Recorded data Block Start

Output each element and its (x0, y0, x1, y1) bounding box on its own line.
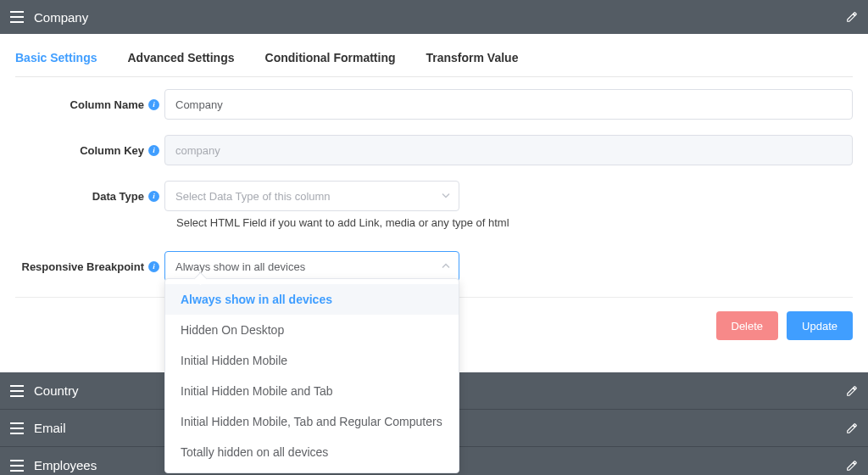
tab-basic-settings[interactable]: Basic Settings (15, 51, 97, 64)
column-key-input (164, 135, 853, 165)
chevron-down-icon (442, 190, 450, 203)
dropdown-option[interactable]: Totally hidden on all devices (165, 437, 459, 467)
delete-button[interactable]: Delete (716, 311, 779, 340)
select-value: Always show in all devices (175, 260, 305, 273)
panel-title: Company (34, 10, 88, 25)
edit-icon[interactable] (846, 460, 858, 472)
tab-advanced-settings[interactable]: Advanced Settings (127, 51, 234, 64)
dropdown-option[interactable]: Hidden On Desktop (165, 315, 459, 345)
hamburger-icon[interactable] (10, 11, 24, 23)
responsive-breakpoint-select[interactable]: Always show in all devices (164, 251, 459, 282)
row-title: Email (34, 421, 66, 435)
edit-icon[interactable] (846, 11, 858, 23)
select-placeholder: Select Data Type of this column (175, 190, 331, 203)
row-title: Country (34, 383, 79, 398)
edit-icon[interactable] (846, 422, 858, 434)
column-name-label: Column Name i (15, 98, 164, 111)
data-type-label: Data Type i (15, 190, 164, 203)
hamburger-icon[interactable] (10, 422, 24, 434)
update-button[interactable]: Update (787, 311, 853, 340)
info-icon[interactable]: i (148, 99, 159, 110)
dropdown-option[interactable]: Always show in all devices (165, 284, 459, 315)
dropdown-option[interactable]: Initial Hidden Mobile and Tab (165, 376, 459, 406)
column-name-input[interactable] (164, 89, 853, 120)
panel-header: Company (0, 0, 868, 34)
chevron-up-icon (442, 260, 450, 273)
info-icon[interactable]: i (148, 191, 159, 202)
row-title: Employees (34, 458, 97, 472)
tab-transform-value[interactable]: Transform Value (426, 51, 519, 64)
dropdown-option[interactable]: Initial Hidden Mobile, Tab and Regular C… (165, 406, 459, 437)
tabs: Basic Settings Advanced Settings Conditi… (15, 34, 853, 77)
dropdown-option[interactable]: Initial Hidden Mobile (165, 345, 459, 376)
hamburger-icon[interactable] (10, 460, 24, 472)
responsive-breakpoint-label: Responsive Breakpoint i (15, 260, 164, 273)
responsive-breakpoint-dropdown: Always show in all devices Hidden On Des… (164, 278, 459, 473)
column-key-label: Column Key i (15, 144, 164, 157)
hamburger-icon[interactable] (10, 385, 24, 397)
info-icon[interactable]: i (148, 261, 159, 272)
tab-conditional-formatting[interactable]: Conditional Formatting (265, 51, 396, 64)
info-icon[interactable]: i (148, 145, 159, 156)
data-type-select[interactable]: Select Data Type of this column (164, 181, 459, 211)
data-type-helper: Select HTML Field if you want to add Lin… (164, 216, 853, 229)
edit-icon[interactable] (846, 385, 858, 397)
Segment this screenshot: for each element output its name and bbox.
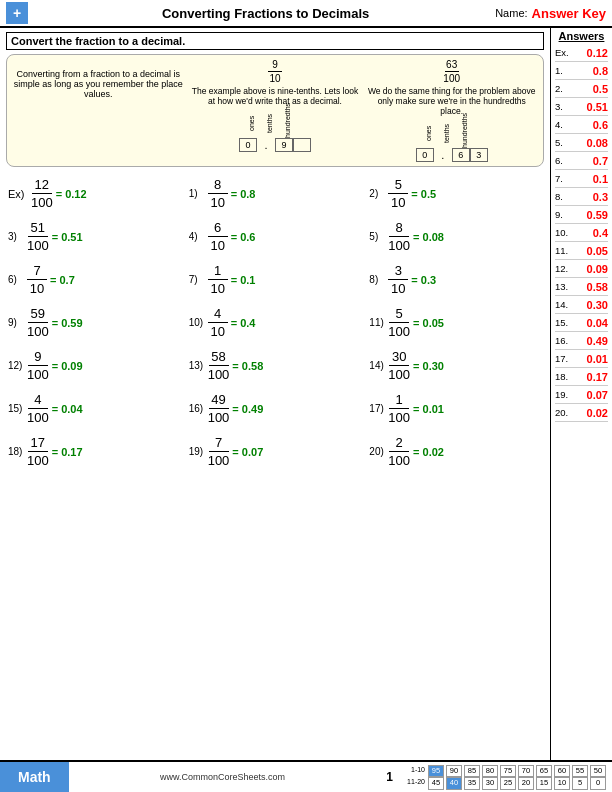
answer-label: 1. bbox=[555, 65, 575, 76]
problem-18: 18) 17 100 = 0.17 bbox=[6, 431, 183, 472]
denom-5: 100 bbox=[388, 237, 410, 253]
answer-value: 0.3 bbox=[593, 191, 608, 203]
answer-row-19: 19. 0.07 bbox=[555, 386, 608, 404]
answer-17: = 0.01 bbox=[413, 403, 444, 415]
answer-18: = 0.17 bbox=[52, 446, 83, 458]
answers-panel: Answers Ex. 0.12 1. 0.8 2. 0.5 3. 0.51 4… bbox=[550, 28, 612, 760]
fraction-17: 1 100 bbox=[388, 392, 410, 425]
answer-row-4: 4. 0.6 bbox=[555, 116, 608, 134]
answer-row-15: 15. 0.04 bbox=[555, 314, 608, 332]
problem-1: 1) 8 10 = 0.8 bbox=[187, 173, 364, 214]
denom-14: 100 bbox=[388, 366, 410, 382]
problem-num-4: 4) bbox=[189, 231, 205, 242]
answer-value: 0.04 bbox=[587, 317, 608, 329]
page-number: 1 bbox=[386, 770, 393, 784]
answer-row-10: 10. 0.4 bbox=[555, 224, 608, 242]
answer-9: = 0.59 bbox=[52, 317, 83, 329]
answer-label: 9. bbox=[555, 209, 575, 220]
problem-2: 2) 5 10 = 0.5 bbox=[367, 173, 544, 214]
example-fraction-2: 9 10 bbox=[190, 59, 361, 84]
score-cell: 0 bbox=[590, 777, 606, 790]
denom-7: 10 bbox=[208, 280, 228, 296]
denom-13: 100 bbox=[208, 366, 230, 382]
fraction-19: 7 100 bbox=[208, 435, 230, 468]
place-value-grid-3: ones tenths hundredths 0 . 6 3 bbox=[366, 118, 537, 162]
example-col-3: 63 100 We do the same thing for the prob… bbox=[366, 59, 537, 162]
answer-value: 0.05 bbox=[587, 245, 608, 257]
example-text-1: Converting from a fraction to a decimal … bbox=[14, 69, 183, 99]
answer-row-13: 13. 0.58 bbox=[555, 278, 608, 296]
page-header: + Converting Fractions to Decimals Name:… bbox=[0, 0, 612, 28]
problem-13: 13) 58 100 = 0.58 bbox=[187, 345, 364, 386]
fraction-6: 7 10 bbox=[27, 263, 47, 296]
denom-6: 10 bbox=[27, 280, 47, 296]
denom-18: 100 bbox=[27, 452, 49, 468]
score-cell: 85 bbox=[464, 765, 480, 778]
fraction-63-100: 63 100 bbox=[443, 59, 460, 84]
problem-num-17: 17) bbox=[369, 403, 385, 414]
fraction-9: 59 100 bbox=[27, 306, 49, 339]
fraction-9-10: 9 10 bbox=[268, 59, 282, 84]
fraction-14: 30 100 bbox=[388, 349, 410, 382]
score-cell: 5 bbox=[572, 777, 588, 790]
problem-9: 9) 59 100 = 0.59 bbox=[6, 302, 183, 343]
fraction-18: 17 100 bbox=[27, 435, 49, 468]
problem-num-10: 10) bbox=[189, 317, 205, 328]
answer-value: 0.59 bbox=[587, 209, 608, 221]
example-text-3: We do the same thing for the problem abo… bbox=[366, 86, 537, 116]
fraction-3: 51 100 bbox=[27, 220, 49, 253]
answer-row-1: 1. 0.8 bbox=[555, 62, 608, 80]
pv-val-hundredths-3: 3 bbox=[470, 148, 488, 162]
pv-tenths-2: tenths bbox=[266, 108, 284, 138]
answer-row-20: 20. 0.02 bbox=[555, 404, 608, 422]
answer-value: 0.1 bbox=[593, 173, 608, 185]
fraction-20: 2 100 bbox=[388, 435, 410, 468]
score-cell: 15 bbox=[536, 777, 552, 790]
math-label: Math bbox=[0, 762, 69, 792]
score-cell: 95 bbox=[428, 765, 444, 778]
answer-label: 10. bbox=[555, 227, 575, 238]
pv-headers-2: ones tenths hundredths bbox=[248, 108, 302, 138]
numer-18: 17 bbox=[28, 435, 48, 452]
answer-value: 0.09 bbox=[587, 263, 608, 275]
answer-row-6: 6. 0.7 bbox=[555, 152, 608, 170]
fraction-13: 58 100 bbox=[208, 349, 230, 382]
problem-12: 12) 9 100 = 0.09 bbox=[6, 345, 183, 386]
score-row-1: 11-20454035302520151050 bbox=[403, 777, 606, 790]
problem-Ex: Ex) 12 100 = 0.12 bbox=[6, 173, 183, 214]
problem-num-6: 6) bbox=[8, 274, 24, 285]
denom-20: 100 bbox=[388, 452, 410, 468]
problem-10: 10) 4 10 = 0.4 bbox=[187, 302, 364, 343]
answer-row-3: 3. 0.51 bbox=[555, 98, 608, 116]
denom-11: 100 bbox=[388, 323, 410, 339]
score-cell: 40 bbox=[446, 777, 462, 790]
denom-9: 100 bbox=[27, 323, 49, 339]
answer-4: = 0.6 bbox=[231, 231, 256, 243]
page-footer: Math www.CommonCoreSheets.com 1 1-109590… bbox=[0, 760, 612, 792]
answer-8: = 0.3 bbox=[411, 274, 436, 286]
numer-17: 1 bbox=[389, 392, 409, 409]
left-content: Convert the fraction to a decimal. Conve… bbox=[0, 28, 550, 760]
answer-key-label: Answer Key bbox=[532, 6, 606, 21]
score-cell: 35 bbox=[464, 777, 480, 790]
problem-num-7: 7) bbox=[189, 274, 205, 285]
answer-3: = 0.51 bbox=[52, 231, 83, 243]
score-cell: 90 bbox=[446, 765, 462, 778]
answer-value: 0.7 bbox=[593, 155, 608, 167]
numer-14: 30 bbox=[389, 349, 409, 366]
numer-7: 1 bbox=[208, 263, 228, 280]
problem-11: 11) 5 100 = 0.05 bbox=[367, 302, 544, 343]
pv-val-tenths-3: 6 bbox=[452, 148, 470, 162]
problem-17: 17) 1 100 = 0.01 bbox=[367, 388, 544, 429]
fraction-Ex: 12 100 bbox=[31, 177, 53, 210]
pv-values-2: 0 . 9 bbox=[239, 138, 311, 152]
answer-row-ex: Ex. 0.12 bbox=[555, 44, 608, 62]
problem-num-16: 16) bbox=[189, 403, 205, 414]
answer-12: = 0.09 bbox=[52, 360, 83, 372]
score-cell: 10 bbox=[554, 777, 570, 790]
numer-11: 5 bbox=[389, 306, 409, 323]
problem-15: 15) 4 100 = 0.04 bbox=[6, 388, 183, 429]
denom-Ex: 100 bbox=[31, 194, 53, 210]
problem-num-12: 12) bbox=[8, 360, 24, 371]
score-cell: 70 bbox=[518, 765, 534, 778]
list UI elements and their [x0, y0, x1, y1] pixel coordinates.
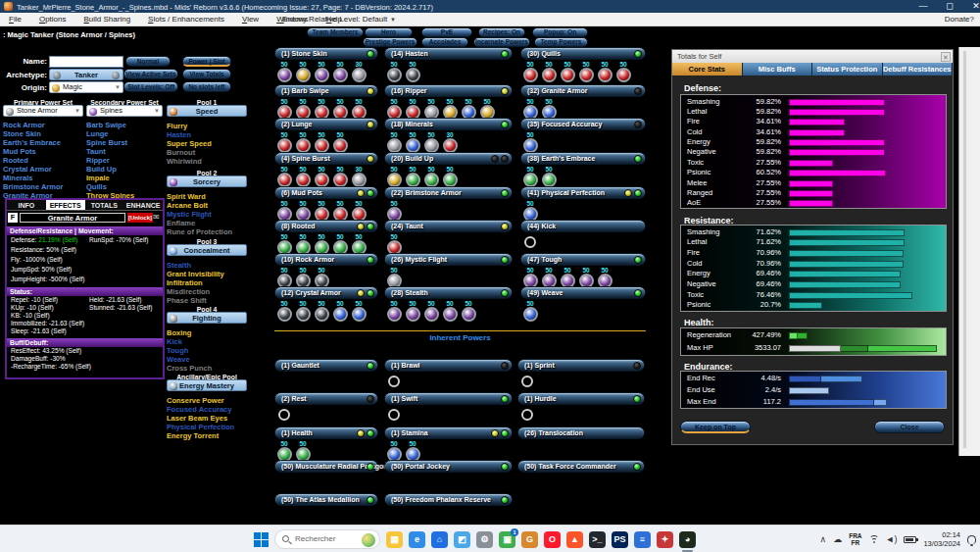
view-button-power-slot[interactable]: Power | Slot	[182, 56, 231, 67]
enhancement-slot[interactable]: 50	[522, 200, 538, 222]
pool-5-select[interactable]: Energy Mastery	[167, 379, 247, 391]
power-bar-gauntlet[interactable]: (1) Gauntlet	[274, 359, 378, 372]
pool-power-flurry[interactable]: Flurry	[167, 122, 187, 130]
pool-power-stealth[interactable]: Stealth	[167, 261, 191, 270]
enhancement-slot[interactable]	[519, 406, 535, 421]
store-icon[interactable]: ⌂	[431, 531, 448, 548]
game-icon[interactable]: ✦	[657, 531, 673, 548]
enhancement-slot[interactable]: 50	[295, 300, 311, 322]
power-bar-mud-pots[interactable]: (6) Mud Pots	[274, 186, 378, 199]
power-bar-spine-burst[interactable]: (4) Spine Burst	[274, 152, 378, 165]
tab-info[interactable]: INFO	[7, 200, 46, 210]
header-button-recipes-on[interactable]: Recipes: On	[478, 27, 525, 37]
keep-on-top-button[interactable]: Keep on Top	[680, 421, 751, 433]
secondary-set-select[interactable]: Spines▼	[86, 105, 163, 117]
enhancement-slot[interactable]: 50	[442, 300, 458, 322]
enhancement-slot[interactable]: 30	[351, 61, 367, 82]
power-bar-physical-perfection[interactable]: (41) Physical Perfection	[520, 186, 646, 199]
background-window-edge[interactable]	[958, 47, 980, 456]
enhancement-slot[interactable]: 50	[405, 166, 420, 187]
unlock-button[interactable]: [Unlock]	[127, 213, 153, 223]
totals-tab-status-protection[interactable]: Status Protection	[812, 63, 883, 75]
enhancement-slot[interactable]: 50	[522, 131, 538, 153]
power-bar-earth-s-embrace[interactable]: (38) Earth's Embrace	[520, 152, 646, 165]
power-bar-the-atlas-medallion[interactable]: (50) The Atlas Medallion	[274, 493, 378, 506]
enhancement-slot[interactable]: 50	[276, 200, 292, 222]
menu-item-file[interactable]: File	[0, 13, 30, 26]
pool-power-boxing[interactable]: Boxing	[167, 328, 191, 337]
volume-icon[interactable]: ◄)	[886, 534, 898, 544]
pool-power-super-speed[interactable]: Super Speed	[167, 139, 212, 148]
enhancement-slot[interactable]: 50	[442, 166, 458, 187]
enhancement-slot[interactable]: 50	[295, 166, 311, 187]
enhancement-slot[interactable]: 50	[461, 98, 476, 120]
enhancement-slot[interactable]: 50	[332, 200, 348, 222]
enhancement-slot[interactable]: 50	[522, 300, 538, 322]
secondary-power-build-up[interactable]: Build Up	[86, 165, 117, 174]
totals-titlebar[interactable]: Totals for Self	[672, 50, 953, 63]
enhancement-slot[interactable]: 50	[386, 300, 402, 322]
enhancement-slot[interactable]: 50	[332, 61, 348, 82]
tab-totals[interactable]: TOTALS	[85, 200, 124, 210]
enhancement-slot[interactable]: 50	[522, 61, 538, 82]
power-bar-hurdle[interactable]: (1) Hurdle	[517, 392, 645, 405]
pool-power-weave[interactable]: Weave	[167, 355, 190, 364]
enhancement-slot[interactable]: 50	[276, 166, 292, 187]
terminal-icon[interactable]: >_	[589, 531, 606, 548]
pool-2-select[interactable]: Sorcery	[167, 176, 247, 187]
pool-power-energy-torrent[interactable]: Energy Torrent	[167, 431, 219, 440]
enhancement-slot[interactable]	[386, 406, 402, 421]
enhancement-slot[interactable]: 50	[615, 61, 631, 82]
power-bar-barb-swipe[interactable]: (1) Barb Swipe	[274, 84, 378, 97]
power-bar-rooted[interactable]: (8) Rooted	[274, 220, 378, 232]
enhancement-slot[interactable]: 50	[332, 300, 348, 322]
pool-3-select[interactable]: Concealment	[167, 244, 247, 256]
view-button-view-totals[interactable]: View Totals	[182, 69, 231, 79]
battery-icon[interactable]	[904, 536, 916, 543]
power-bar-weave[interactable]: (49) Weave	[520, 286, 646, 299]
gimp-icon[interactable]: G	[521, 531, 538, 548]
enhancement-slot[interactable]	[386, 373, 402, 387]
enhancement-slot[interactable]: 50	[351, 200, 367, 222]
totals-close-bottom-button[interactable]: Close	[874, 421, 945, 433]
power-bar-stamina[interactable]: (1) Stamina	[384, 427, 513, 439]
pool-power-cross-punch[interactable]: Cross Punch	[167, 364, 212, 373]
power-bar-swift[interactable]: (1) Swift	[384, 392, 513, 405]
name-input[interactable]	[49, 56, 123, 68]
secondary-power-spine-burst[interactable]: Spine Burst	[86, 138, 127, 147]
enhancement-slot[interactable]: 50	[276, 61, 292, 82]
enhancement-slot[interactable]: 50	[351, 98, 367, 120]
power-bar-granite-armor[interactable]: (32) Granite Armor	[520, 84, 646, 97]
enhancement-slot[interactable]: 50	[423, 98, 439, 120]
power-bar-hasten[interactable]: (14) Hasten	[384, 47, 513, 60]
view-button-view-active-sets[interactable]: View Active Sets	[123, 69, 178, 79]
enhancement-slot[interactable]: 50	[541, 267, 557, 288]
power-bar-portal-jockey[interactable]: (50) Portal Jockey	[384, 460, 513, 473]
enemy-relative-level-dropdown[interactable]: Enemy Relative Level: Default	[282, 13, 387, 26]
power-bar-crystal-armor[interactable]: (12) Crystal Armor	[274, 286, 378, 299]
enhancement-slot[interactable]: 50	[351, 233, 367, 255]
enhancement-slot[interactable]: 30	[351, 166, 367, 187]
enhancement-slot[interactable]: 50	[405, 98, 420, 120]
enhancement-slot[interactable]: 50	[541, 98, 557, 120]
pool-power-tough[interactable]: Tough	[167, 346, 188, 355]
pool-power-mystic-flight[interactable]: Mystic Flight	[167, 210, 212, 219]
enhancement-slot[interactable]: 50	[597, 267, 612, 288]
enhancement-slot[interactable]: 50	[314, 166, 329, 187]
enhancement-slot[interactable]: 50	[522, 166, 538, 187]
enhancement-slot[interactable]: 50	[541, 166, 557, 187]
totals-close-button[interactable]: ✕	[941, 52, 951, 62]
power-bar-sprint[interactable]: (1) Sprint	[517, 359, 645, 372]
enhancement-slot[interactable]: 50	[295, 200, 311, 222]
stack-icon[interactable]: ≡	[634, 531, 651, 548]
pool-power-grant-invisibility[interactable]: Grant Invisibility	[167, 270, 224, 278]
totals-tab-core-stats[interactable]: Core Stats	[672, 63, 743, 75]
primary-power-mud-pots[interactable]: Mud Pots	[3, 147, 36, 156]
power-bar-tough[interactable]: (47) Tough	[520, 253, 646, 266]
enhancement-slot[interactable]: 50	[597, 61, 612, 82]
effects-f-button[interactable]: F	[8, 213, 18, 223]
enhancement-slot[interactable]	[519, 373, 535, 387]
pool-power-phase-shift[interactable]: Phase Shift	[167, 296, 207, 305]
pool-power-focused-accuracy[interactable]: Focused Accuracy	[167, 405, 231, 414]
archetype-select[interactable]: Tanker	[49, 69, 123, 80]
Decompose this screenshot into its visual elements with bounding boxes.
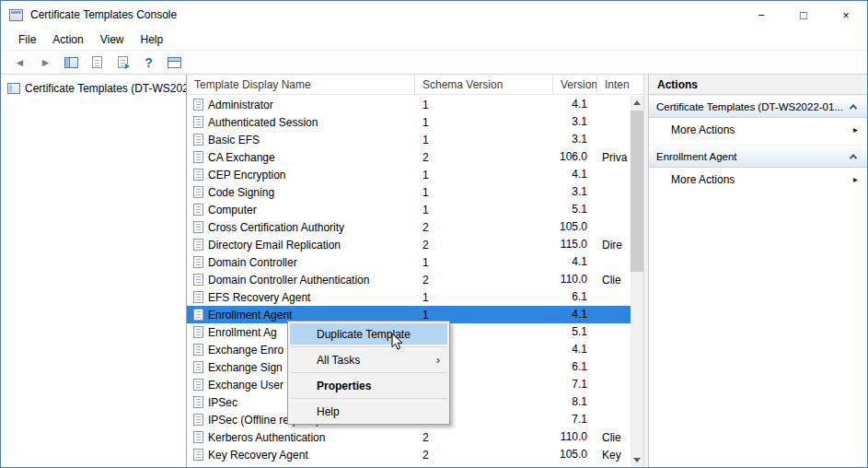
template-row[interactable]: Authenticated Session 1 3.1 [187, 113, 632, 131]
certificate-template-icon [193, 204, 203, 216]
column-header-template-display-name[interactable]: Template Display Name [187, 75, 415, 94]
menu-separator [291, 372, 446, 373]
template-row[interactable]: Cross Certification Authority 2 105.0 [187, 218, 632, 236]
certificate-template-icon [193, 186, 203, 198]
collapse-chevron-icon[interactable] [843, 148, 863, 165]
context-menu-item-label: Properties [317, 380, 440, 392]
version-value: 110.0 [553, 428, 597, 446]
back-icon: ◄ [15, 56, 26, 69]
mouse-cursor [391, 333, 403, 351]
template-row[interactable]: CEP Encryption 1 4.1 [187, 166, 632, 183]
column-header-schema-version[interactable]: Schema Version [415, 75, 553, 94]
schema-version-value: 1 [415, 186, 553, 199]
submenu-arrow-icon: › [436, 353, 440, 367]
scroll-up-button[interactable] [631, 96, 643, 110]
template-name: Exchange User [208, 379, 284, 392]
template-row[interactable]: EFS Recovery Agent 1 6.1 [187, 288, 632, 306]
context-menu: Duplicate Template All Tasks › Propertie… [287, 321, 450, 425]
scroll-up-icon [633, 100, 641, 105]
actions-panel-title: Actions [649, 75, 867, 95]
more-actions-item-enrollment-agent[interactable]: More Actions ▸ [649, 168, 867, 191]
list-view-button[interactable] [86, 53, 109, 73]
template-row[interactable]: Directory Email Replication 2 115.0 Dire [187, 236, 632, 253]
schema-version-value: 1 [415, 291, 553, 304]
certificate-template-icon [193, 116, 203, 128]
template-row[interactable]: CA Exchange 2 106.0 Priva [187, 148, 632, 166]
console-tree-panel: Certificate Templates (DT-WS202 [1, 75, 187, 467]
action-group-header-label: Certificate Templates (DT-WS2022-01... [656, 101, 843, 112]
template-row[interactable]: Key Recovery Agent 2 105.0 Key [187, 446, 632, 463]
scroll-down-button[interactable] [631, 453, 643, 467]
context-menu-properties[interactable]: Properties [290, 375, 447, 396]
more-actions-label: More Actions [671, 123, 853, 136]
template-row[interactable]: Domain Controller 1 4.1 [187, 253, 632, 271]
certificate-template-icon [193, 326, 203, 338]
context-menu-help[interactable]: Help [290, 401, 447, 422]
minimize-button[interactable]: − [740, 1, 782, 29]
template-row[interactable]: Basic EFS 1 3.1 [187, 131, 632, 148]
version-value: 4.1 [553, 96, 597, 113]
certificate-template-icon [193, 239, 203, 251]
console-app-icon [9, 9, 23, 21]
export-list-button[interactable] [111, 53, 134, 73]
menu-file[interactable]: File [10, 30, 44, 49]
template-name: Key Recovery Agent [208, 449, 308, 462]
context-menu-duplicate-template[interactable]: Duplicate Template [290, 323, 447, 345]
version-value: 7.1 [553, 411, 597, 428]
menu-view[interactable]: View [92, 30, 133, 49]
context-menu-item-label: Help [317, 405, 440, 418]
table-view-button[interactable] [163, 53, 186, 73]
version-value: 110.0 [553, 271, 597, 288]
context-menu-all-tasks[interactable]: All Tasks › [290, 349, 447, 370]
menu-action[interactable]: Action [44, 30, 91, 49]
close-button[interactable]: × [825, 1, 867, 29]
vertical-scrollbar[interactable] [631, 96, 643, 467]
version-value: 3.1 [553, 131, 597, 148]
version-value: 5.1 [553, 323, 597, 341]
template-name: Authenticated Session [208, 116, 318, 129]
back-button[interactable]: ◄ [8, 53, 31, 73]
template-name: Cross Certification Authority [208, 221, 344, 234]
collapse-chevron-icon[interactable] [843, 99, 863, 115]
version-value: 3.1 [553, 113, 597, 131]
certificate-template-icon [193, 309, 203, 321]
help-button[interactable]: ? [137, 53, 160, 73]
version-value: 7.1 [553, 376, 597, 393]
show-console-tree-button[interactable] [60, 53, 83, 73]
template-row[interactable]: Administrator 1 4.1 [187, 96, 632, 113]
menu-separator [291, 346, 446, 347]
certificate-template-icon [193, 414, 203, 426]
help-icon: ? [145, 55, 153, 70]
version-value: 4.1 [553, 253, 597, 271]
context-menu-item-label: All Tasks [317, 354, 436, 367]
column-header-version[interactable]: Version [553, 75, 597, 94]
more-actions-item-certificate-templates[interactable]: More Actions ▸ [649, 118, 867, 141]
template-name-cell: Cross Certification Authority [187, 221, 415, 234]
menu-help[interactable]: Help [133, 30, 172, 49]
template-name-cell: Computer [187, 204, 415, 216]
maximize-button[interactable]: □ [782, 1, 825, 29]
action-group-header-certificate-templates[interactable]: Certificate Templates (DT-WS2022-01... [649, 95, 867, 118]
template-row[interactable]: Computer 1 5.1 [187, 201, 632, 218]
context-menu-item-label: Duplicate Template [317, 328, 440, 341]
template-row[interactable]: Code Signing 1 3.1 [187, 183, 632, 201]
forward-button[interactable]: ► [34, 53, 57, 73]
scrollbar-thumb[interactable] [631, 111, 643, 272]
template-name-cell: Administrator [187, 99, 415, 111]
template-row[interactable]: Domain Controller Authentication 2 110.0… [187, 271, 632, 288]
template-name-cell: Domain Controller Authentication [187, 274, 415, 287]
version-value: 8.1 [553, 393, 597, 411]
action-group-header-enrollment-agent[interactable]: Enrollment Agent [649, 145, 867, 168]
template-row[interactable]: Kerberos Authentication 2 110.0 Clie [187, 428, 632, 446]
intended-purposes-value: Clie [597, 274, 632, 287]
intended-purposes-value: Priva [597, 151, 632, 164]
tree-node-certificate-templates[interactable]: Certificate Templates (DT-WS202 [1, 79, 186, 98]
window-controls: − □ × [740, 1, 867, 29]
action-group-header-label: Enrollment Agent [656, 151, 843, 162]
certificate-template-icon [193, 344, 203, 356]
template-name: Administrator [208, 99, 273, 111]
template-name-cell: Enrollment Agent [187, 309, 415, 322]
column-header-intended-purposes[interactable]: Inten [597, 75, 643, 94]
more-actions-arrow-icon: ▸ [853, 174, 858, 184]
certificate-template-icon [193, 151, 203, 163]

Recorded data Block End

◆ Required action:
Reply with one number, the count of lines in the data that contain "totals".

◆ Answer to this task:
7